▸ **ABOUT THIS TASK**: After locating the line with "Петроградский РОСП", retype it and every later line exactly, stopping at the end of the records.

▸ **INFORMATION GIVEN**:
────
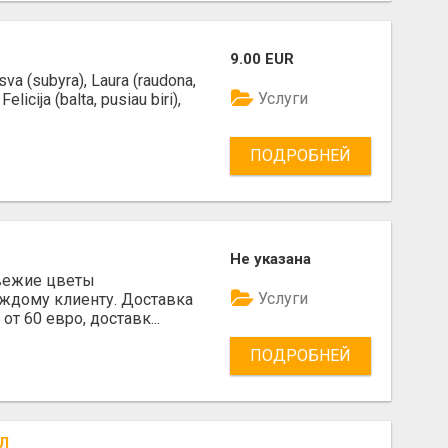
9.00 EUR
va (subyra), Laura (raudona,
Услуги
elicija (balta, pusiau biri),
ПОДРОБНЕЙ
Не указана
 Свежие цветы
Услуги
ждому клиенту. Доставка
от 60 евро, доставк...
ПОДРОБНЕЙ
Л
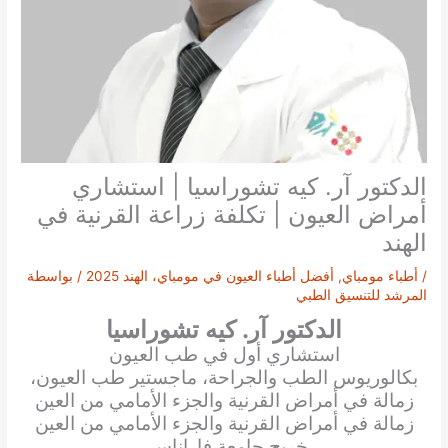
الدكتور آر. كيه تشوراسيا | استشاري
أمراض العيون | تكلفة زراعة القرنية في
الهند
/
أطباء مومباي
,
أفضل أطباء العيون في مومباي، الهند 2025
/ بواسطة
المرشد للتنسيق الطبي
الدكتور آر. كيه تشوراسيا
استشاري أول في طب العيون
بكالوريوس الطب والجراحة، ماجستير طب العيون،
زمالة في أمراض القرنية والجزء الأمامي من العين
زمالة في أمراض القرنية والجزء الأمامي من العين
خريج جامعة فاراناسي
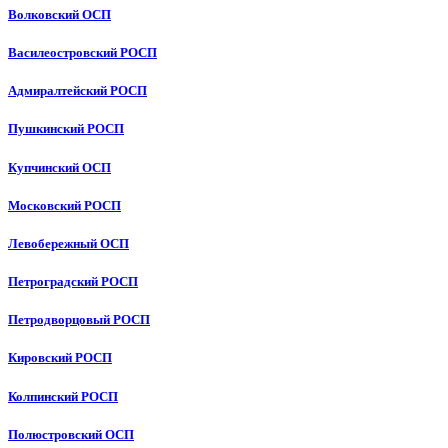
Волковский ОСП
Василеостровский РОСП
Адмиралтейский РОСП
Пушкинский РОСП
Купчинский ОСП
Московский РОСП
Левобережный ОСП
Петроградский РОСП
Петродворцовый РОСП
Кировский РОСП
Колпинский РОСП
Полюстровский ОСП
────
▸ **EXERCISE ANSWER**:
Петроградский РОСП
Петродворцовый РОСП
Кировский РОСП
Колпинский РОСП
Полюстровский ОСП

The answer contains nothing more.